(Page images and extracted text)
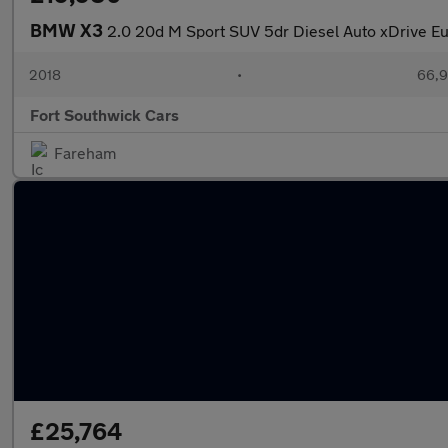
BMW X3
2.0 20d M Sport SUV 5dr Diesel Auto xDrive Eur
2018
•
66,9
Fort Southwick Cars
Fareham
£25,764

- **What is expected**:
The copy you return must match the records above exactly, minus any images.

- **Final answer**:
BMW X3
2.0 20d M Sport SUV 5dr Diesel Auto xDrive Eur
2018
•
66,9
Fort Southwick Cars
Fareham
£25,764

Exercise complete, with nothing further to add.